EXERCISE REQUIREMENTS:
Everything from the line with "Not specified" to the end of the data is to be retyped exactly, and nothing else.

RECORDS FOR THIS TASK:

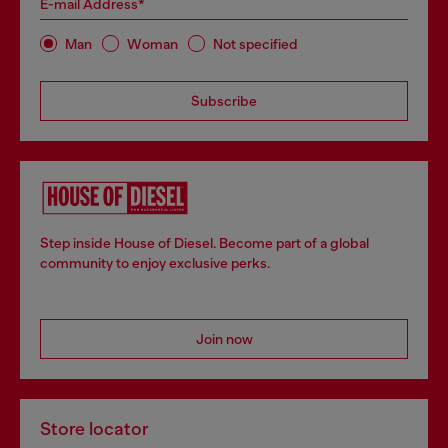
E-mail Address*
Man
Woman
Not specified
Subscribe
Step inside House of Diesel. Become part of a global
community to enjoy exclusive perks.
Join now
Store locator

PROBLEM SOLUTION:
Not specified
Subscribe
Step inside House of Diesel. Become part of a global
community to enjoy exclusive perks.
Join now
Store locator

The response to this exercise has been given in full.